Commissioner of the Election Assistance Commission
- In office February 2007 - February 28, 2009
- President: George W. Bush

= Rosemary E. Rodriguez =

American politician

Rosemary E. Rodriguez is the State Director for Senator Michael Bennet of Colorado. She served previously as a commissioner on the U.S. Election Assistance Commission, and chaired the commission in 2008. Prior to that, Rodriguez served on the Denver City Council of the City and County of Denver, District 3, Colorado, United States.

Rodriguez served on a 15-member panel assembled by the Denver Mayor John Hickenlooper investigating faults within the Denver Election Commission that may have contributed to problems in the 2006 elections. She has supported an all-mail ballot election for the City and County of Denver.

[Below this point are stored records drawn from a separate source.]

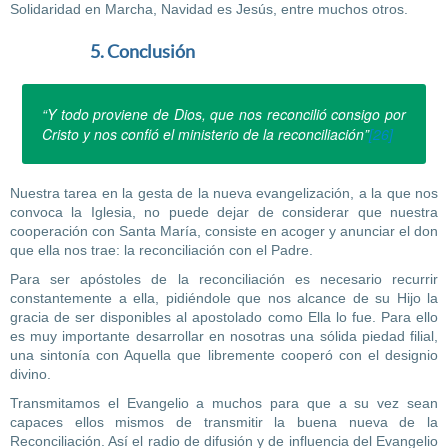
Solidaridad en Marcha, Navidad es Jesús, entre muchos otros.
5. Conclusión
“Y todo proviene de Dios, que nos reconcilió consigo por
Cristo y nos confió el ministerio de la reconciliación”
[26]
Nuestra tarea en la gesta de la nueva evangelización, a la que nos
convoca la Iglesia, no puede dejar de considerar que nuestra
cooperación con Santa María, consiste en acoger y anunciar el don
que ella nos trae: la reconciliación con el Padre.
Para ser apóstoles de la reconciliación es necesario recurrir
constantemente a ella, pidiéndole que nos alcance de su Hijo la
gracia de ser disponibles al apostolado como Ella lo fue. Para ello
es muy importante desarrollar en nosotras una sólida piedad filial,
una sintonía con Aquella que libremente cooperó con el designio
divino.
Transmitamos el Evangelio a muchos para que a su vez sean
capaces ellos mismos de transmitir la buena nueva de la
Reconciliación. Así el radio de difusión y de influencia del Evangelio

In November 2006, Sen. Harry Reid (D-NV) submitted the councilwoman's name to President George W. Bush for his consideration for nomination to the Election Assistance Commission, replacing the position left vacant by former Commissioner Ray Martinez III. Rodriguez accepted the nomination, and on December 6, 2006, Rodriguez's nomination was sent to the Senate for confirmation. Rodriguez was confirmed by the Senate on February 15, 2007.

Rodriguez served on the Denver City Council for three years, and was council president from 2005 to 2006.

Rodriguez is a member of the National Association of Latino Elected and Appointed Officials (NALEO).